Work to be completed: Return the records exactly, please. Every line should match.

+++

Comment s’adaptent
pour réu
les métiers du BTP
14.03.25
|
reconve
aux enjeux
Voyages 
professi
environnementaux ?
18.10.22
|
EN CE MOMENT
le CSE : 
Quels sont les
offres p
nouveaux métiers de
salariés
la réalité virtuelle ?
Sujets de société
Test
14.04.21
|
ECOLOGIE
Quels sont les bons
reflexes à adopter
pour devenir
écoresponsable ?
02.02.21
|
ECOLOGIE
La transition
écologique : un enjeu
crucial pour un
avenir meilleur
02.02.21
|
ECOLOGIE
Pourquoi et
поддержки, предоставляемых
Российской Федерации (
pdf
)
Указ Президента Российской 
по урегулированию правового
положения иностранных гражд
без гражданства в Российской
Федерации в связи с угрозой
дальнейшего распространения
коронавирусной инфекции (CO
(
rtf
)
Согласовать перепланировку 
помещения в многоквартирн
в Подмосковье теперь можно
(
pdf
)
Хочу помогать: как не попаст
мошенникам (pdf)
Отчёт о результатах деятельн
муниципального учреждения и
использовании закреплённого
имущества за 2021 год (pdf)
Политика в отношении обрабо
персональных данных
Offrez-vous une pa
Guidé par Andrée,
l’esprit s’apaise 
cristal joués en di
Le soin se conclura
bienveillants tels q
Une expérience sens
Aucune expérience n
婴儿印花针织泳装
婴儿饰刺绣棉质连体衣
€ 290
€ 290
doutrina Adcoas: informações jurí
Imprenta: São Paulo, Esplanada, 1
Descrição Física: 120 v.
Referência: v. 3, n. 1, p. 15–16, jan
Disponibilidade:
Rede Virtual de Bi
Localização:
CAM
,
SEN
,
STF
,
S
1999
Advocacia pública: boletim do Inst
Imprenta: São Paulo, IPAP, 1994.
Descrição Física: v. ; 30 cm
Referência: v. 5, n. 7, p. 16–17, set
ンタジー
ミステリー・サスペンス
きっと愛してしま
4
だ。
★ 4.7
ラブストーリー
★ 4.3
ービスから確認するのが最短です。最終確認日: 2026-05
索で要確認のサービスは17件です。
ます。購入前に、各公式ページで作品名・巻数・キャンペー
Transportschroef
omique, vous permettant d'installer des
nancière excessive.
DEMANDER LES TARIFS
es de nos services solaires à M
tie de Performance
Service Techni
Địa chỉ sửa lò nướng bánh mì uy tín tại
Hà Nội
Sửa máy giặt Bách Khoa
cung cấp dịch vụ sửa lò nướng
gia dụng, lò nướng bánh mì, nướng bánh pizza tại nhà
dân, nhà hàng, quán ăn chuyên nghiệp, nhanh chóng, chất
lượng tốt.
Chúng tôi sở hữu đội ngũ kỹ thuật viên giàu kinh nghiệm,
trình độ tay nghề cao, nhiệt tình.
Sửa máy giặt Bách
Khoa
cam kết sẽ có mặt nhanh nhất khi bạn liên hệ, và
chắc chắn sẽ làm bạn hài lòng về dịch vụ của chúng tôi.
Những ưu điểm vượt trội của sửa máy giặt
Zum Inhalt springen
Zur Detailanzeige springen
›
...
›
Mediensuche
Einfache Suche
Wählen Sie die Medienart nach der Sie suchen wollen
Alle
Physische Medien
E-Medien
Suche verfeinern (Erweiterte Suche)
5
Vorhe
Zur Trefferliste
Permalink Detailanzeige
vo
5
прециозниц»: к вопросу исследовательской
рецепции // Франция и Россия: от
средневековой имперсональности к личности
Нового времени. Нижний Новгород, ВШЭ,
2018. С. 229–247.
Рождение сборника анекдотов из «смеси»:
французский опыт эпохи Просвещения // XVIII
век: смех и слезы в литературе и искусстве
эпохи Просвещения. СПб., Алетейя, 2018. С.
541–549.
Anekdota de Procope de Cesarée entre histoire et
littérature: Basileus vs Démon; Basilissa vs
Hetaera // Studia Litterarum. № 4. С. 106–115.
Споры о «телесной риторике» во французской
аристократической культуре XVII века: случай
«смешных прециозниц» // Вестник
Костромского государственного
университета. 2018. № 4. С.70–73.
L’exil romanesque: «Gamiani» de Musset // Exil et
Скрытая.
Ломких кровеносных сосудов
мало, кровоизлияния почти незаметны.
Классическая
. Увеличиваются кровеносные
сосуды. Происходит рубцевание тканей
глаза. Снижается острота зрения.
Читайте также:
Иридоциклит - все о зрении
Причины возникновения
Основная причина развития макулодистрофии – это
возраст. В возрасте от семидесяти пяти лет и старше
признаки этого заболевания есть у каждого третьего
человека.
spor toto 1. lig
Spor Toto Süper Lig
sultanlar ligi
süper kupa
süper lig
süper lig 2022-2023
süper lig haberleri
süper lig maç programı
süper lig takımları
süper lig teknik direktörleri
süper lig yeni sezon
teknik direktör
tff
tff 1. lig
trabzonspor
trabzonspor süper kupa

+++

Response:
Comment s’adaptent
pour réu
les métiers du BTP
14.03.25
|
reconve
aux enjeux
Voyages 
professi
environnementaux ?
18.10.22
|
EN CE MOMENT
le CSE : 
Quels sont les
offres p
nouveaux métiers de
salariés
la réalité virtuelle ?
Sujets de société
Test
14.04.21
|
ECOLOGIE
Quels sont les bons
reflexes à adopter
pour devenir
écoresponsable ?
02.02.21
|
ECOLOGIE
La transition
écologique : un enjeu
crucial pour un
avenir meilleur
02.02.21
|
ECOLOGIE
Pourquoi et
поддержки, предоставляемых
Российской Федерации (
pdf
)
Указ Президента Российской 
по урегулированию правового
положения иностранных гражд
без гражданства в Российской
Федерации в связи с угрозой
дальнейшего распространения
коронавирусной инфекции (CO
(
rtf
)
Согласовать перепланировку 
помещения в многоквартирн
в Подмосковье теперь можно
(
pdf
)
Хочу помогать: как не попаст
мошенникам (pdf)
Отчёт о результатах деятельн
муниципального учреждения и
использовании закреплённого
имущества за 2021 год (pdf)
Политика в отношении обрабо
персональных данных
Offrez-vous une pa
Guidé par Andrée,
l’esprit s’apaise 
cristal joués en di
Le soin se conclura
bienveillants tels q
Une expérience sens
Aucune expérience n
婴儿印花针织泳装
婴儿饰刺绣棉质连体衣
€ 290
€ 290
doutrina Adcoas: informações jurí
Imprenta: São Paulo, Esplanada, 1
Descrição Física: 120 v.
Referência: v. 3, n. 1, p. 15–16, jan
Disponibilidade:
Rede Virtual de Bi
Localização:
CAM
,
SEN
,
STF
,
S
1999
Advocacia pública: boletim do Inst
Imprenta: São Paulo, IPAP, 1994.
Descrição Física: v. ; 30 cm
Referência: v. 5, n. 7, p. 16–17, set
ンタジー
ミステリー・サスペンス
きっと愛してしま
4
だ。
★ 4.7
ラブストーリー
★ 4.3
ービスから確認するのが最短です。最終確認日: 2026-05
索で要確認のサービスは17件です。
ます。購入前に、各公式ページで作品名・巻数・キャンペー
Transportschroef
omique, vous permettant d'installer des
nancière excessive.
DEMANDER LES TARIFS
es de nos services solaires à M
tie de Performance
Service Techni
Địa chỉ sửa lò nướng bánh mì uy tín tại
Hà Nội
Sửa máy giặt Bách Khoa
cung cấp dịch vụ sửa lò nướng
gia dụng, lò nướng bánh mì, nướng bánh pizza tại nhà
dân, nhà hàng, quán ăn chuyên nghiệp, nhanh chóng, chất
lượng tốt.
Chúng tôi sở hữu đội ngũ kỹ thuật viên giàu kinh nghiệm,
trình độ tay nghề cao, nhiệt tình.
Sửa máy giặt Bách
Khoa
cam kết sẽ có mặt nhanh nhất khi bạn liên hệ, và
chắc chắn sẽ làm bạn hài lòng về dịch vụ của chúng tôi.
Những ưu điểm vượt trội của sửa máy giặt
Zum Inhalt springen
Zur Detailanzeige springen
›
...
›
Mediensuche
Einfache Suche
Wählen Sie die Medienart nach der Sie suchen wollen
Alle
Physische Medien
E-Medien
Suche verfeinern (Erweiterte Suche)
5
Vorhe
Zur Trefferliste
Permalink Detailanzeige
vo
5
прециозниц»: к вопросу исследовательской
рецепции // Франция и Россия: от
средневековой имперсональности к личности
Нового времени. Нижний Новгород, ВШЭ,
2018. С. 229–247.
Рождение сборника анекдотов из «смеси»:
французский опыт эпохи Просвещения // XVIII
век: смех и слезы в литературе и искусстве
эпохи Просвещения. СПб., Алетейя, 2018. С.
541–549.
Anekdota de Procope de Cesarée entre histoire et
littérature: Basileus vs Démon; Basilissa vs
Hetaera // Studia Litterarum. № 4. С. 106–115.
Споры о «телесной риторике» во французской
аристократической культуре XVII века: случай
«смешных прециозниц» // Вестник
Костромского государственного
университета. 2018. № 4. С.70–73.
L’exil romanesque: «Gamiani» de Musset // Exil et
Скрытая.
Ломких кровеносных сосудов
мало, кровоизлияния почти незаметны.
Классическая
. Увеличиваются кровеносные
сосуды. Происходит рубцевание тканей
глаза. Снижается острота зрения.
Читайте также:
Иридоциклит - все о зрении
Причины возникновения
Основная причина развития макулодистрофии – это
возраст. В возрасте от семидесяти пяти лет и старше
признаки этого заболевания есть у каждого третьего
человека.
spor toto 1. lig
Spor Toto Süper Lig
sultanlar ligi
süper kupa
süper lig
süper lig 2022-2023
süper lig haberleri
süper lig maç programı
süper lig takımları
süper lig teknik direktörleri
süper lig yeni sezon
teknik direktör
tff
tff 1. lig
trabzonspor
trabzonspor süper kupa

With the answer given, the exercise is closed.